-------- Supplied entries

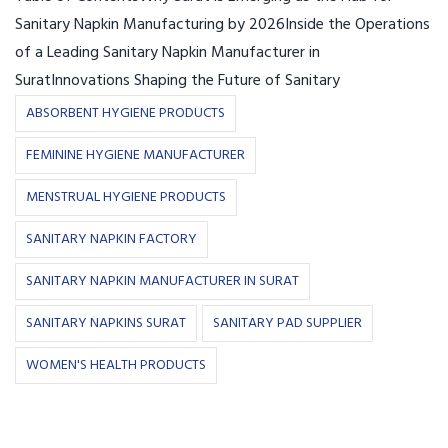
Sanitary Napkin Manufacturing by 2026Inside the Operations
of a Leading Sanitary Napkin Manufacturer in
SuratInnovations Shaping the Future of Sanitary
ABSORBENT HYGIENE PRODUCTS
FEMININE HYGIENE MANUFACTURER
MENSTRUAL HYGIENE PRODUCTS
SANITARY NAPKIN FACTORY
SANITARY NAPKIN MANUFACTURER IN SURAT
SANITARY NAPKINS SURAT
SANITARY PAD SUPPLIER
WOMEN'S HEALTH PRODUCTS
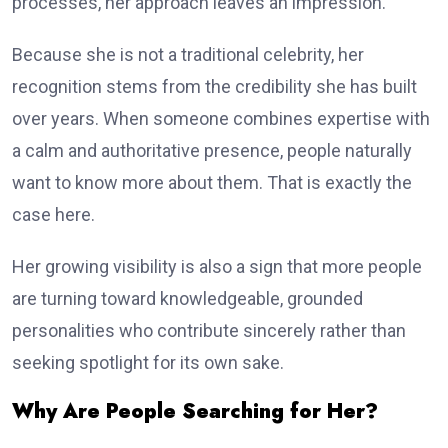
processes, her approach leaves an impression.
Because she is not a traditional celebrity, her
recognition stems from the credibility she has built
over years. When someone combines expertise with
a calm and authoritative presence, people naturally
want to know more about them. That is exactly the
case here.
Her growing visibility is also a sign that more people
are turning toward knowledgeable, grounded
personalities who contribute sincerely rather than
seeking spotlight for its own sake.
Why Are People Searching for Her?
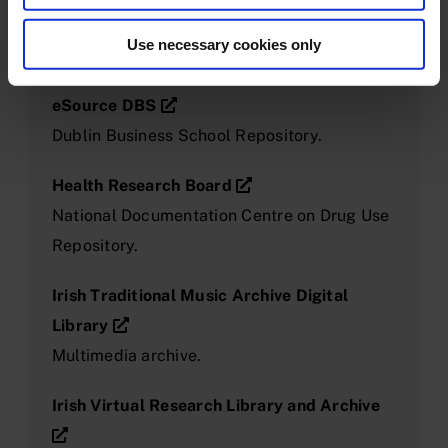
language recordings of folktales, songs and
Use necessary cookies only
other material.
eSource DBS
Dublin Business School Repository.
Health Research Board
National Documentation Centre on Drug Use
Repository.
Irish Traditional Music Archive Digital
Library
Multimedia archive.
Irish Virtual Research Library and Archive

----------------

* **Exercise details**: All lines with the word "PRODUCTS" must be located in the data and copied.

* **Problem solution**:
ABSORBENT HYGIENE PRODUCTS
MENSTRUAL HYGIENE PRODUCTS
WOMEN'S HEALTH PRODUCTS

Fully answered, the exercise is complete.